[WHAT THE EXERCISE ASKS] Repeat the listing exactly, minus the pictures.

** DATA BLOCK follows **

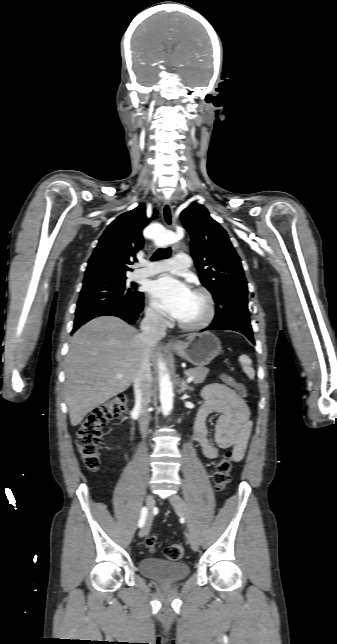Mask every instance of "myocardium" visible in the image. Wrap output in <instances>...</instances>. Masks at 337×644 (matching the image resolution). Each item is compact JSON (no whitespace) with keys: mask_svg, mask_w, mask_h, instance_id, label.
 <instances>
[{"mask_svg":"<svg viewBox=\"0 0 337 644\" xmlns=\"http://www.w3.org/2000/svg\"><path fill=\"white\" fill-rule=\"evenodd\" d=\"M193 293L203 298L205 303V314L200 320L193 323H186L180 320L178 321V325L182 329L189 330V331H197V330L205 329L213 322L216 316V303L212 293L207 288L202 286L196 287L193 290Z\"/></svg>","mask_w":337,"mask_h":644,"instance_id":"myocardium-1","label":"myocardium"}]
</instances>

** End of DATA BLOCK **

[TASK OUTPUT]
Mask every instance of "myocardium" visible in the image. Wrap output in <instances>...</instances>. Masks at 337×644 (matching the image resolution). Each item is compact JSON (no whitespace) with keys: mask_svg, mask_w, mask_h, instance_id, label.
 <instances>
[{"mask_svg":"<svg viewBox=\"0 0 337 644\" xmlns=\"http://www.w3.org/2000/svg\"><path fill=\"white\" fill-rule=\"evenodd\" d=\"M193 293L203 298L205 303V314L200 320L193 323H186L180 320L178 321V325L182 329L189 330V331H197V330L205 329L213 322L216 316V303L212 293L207 288L202 286L196 287L193 290Z\"/></svg>","mask_w":337,"mask_h":644,"instance_id":"myocardium-1","label":"myocardium"}]
</instances>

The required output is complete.